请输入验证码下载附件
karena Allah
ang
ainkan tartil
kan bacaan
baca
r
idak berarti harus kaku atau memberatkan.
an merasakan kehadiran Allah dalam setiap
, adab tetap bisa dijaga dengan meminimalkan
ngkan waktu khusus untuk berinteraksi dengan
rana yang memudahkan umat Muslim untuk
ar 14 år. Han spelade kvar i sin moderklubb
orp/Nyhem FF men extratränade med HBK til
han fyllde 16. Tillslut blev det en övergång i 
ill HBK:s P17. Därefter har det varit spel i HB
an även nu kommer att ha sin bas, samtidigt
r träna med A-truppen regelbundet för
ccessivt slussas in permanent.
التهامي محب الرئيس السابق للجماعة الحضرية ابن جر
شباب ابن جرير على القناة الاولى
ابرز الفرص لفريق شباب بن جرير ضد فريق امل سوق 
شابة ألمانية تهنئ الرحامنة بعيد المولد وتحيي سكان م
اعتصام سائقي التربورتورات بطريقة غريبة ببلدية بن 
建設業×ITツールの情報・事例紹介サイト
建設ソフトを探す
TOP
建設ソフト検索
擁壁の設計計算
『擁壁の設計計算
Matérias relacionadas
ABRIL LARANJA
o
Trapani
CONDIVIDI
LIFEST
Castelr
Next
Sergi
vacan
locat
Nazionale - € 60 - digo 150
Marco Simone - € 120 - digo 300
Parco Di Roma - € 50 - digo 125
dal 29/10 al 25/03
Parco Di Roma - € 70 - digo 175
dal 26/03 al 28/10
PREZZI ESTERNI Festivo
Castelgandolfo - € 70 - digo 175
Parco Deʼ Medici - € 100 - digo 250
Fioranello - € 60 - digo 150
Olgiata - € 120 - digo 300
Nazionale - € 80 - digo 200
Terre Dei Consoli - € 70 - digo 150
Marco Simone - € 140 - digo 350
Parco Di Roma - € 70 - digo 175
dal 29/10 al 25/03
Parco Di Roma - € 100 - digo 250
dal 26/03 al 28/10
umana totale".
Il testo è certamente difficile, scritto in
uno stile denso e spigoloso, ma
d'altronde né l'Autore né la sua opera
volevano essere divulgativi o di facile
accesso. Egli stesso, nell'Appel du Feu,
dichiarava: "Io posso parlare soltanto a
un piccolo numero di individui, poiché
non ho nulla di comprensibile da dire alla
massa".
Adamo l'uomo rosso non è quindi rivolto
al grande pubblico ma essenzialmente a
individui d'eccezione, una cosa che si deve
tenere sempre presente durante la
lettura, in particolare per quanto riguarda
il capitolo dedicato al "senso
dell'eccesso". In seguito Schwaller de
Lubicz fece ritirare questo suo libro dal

_ _ _ _ _ _ _

**What you will do**: Through the final line of the listing, beginning at the line that contains "individui d'eccezione, una cosa che si deve", every line is to be set down exactly, with no others.

**Response area**:
individui d'eccezione, una cosa che si deve
tenere sempre presente durante la
lettura, in particolare per quanto riguarda
il capitolo dedicato al "senso
dell'eccesso". In seguito Schwaller de
Lubicz fece ritirare questo suo libro dal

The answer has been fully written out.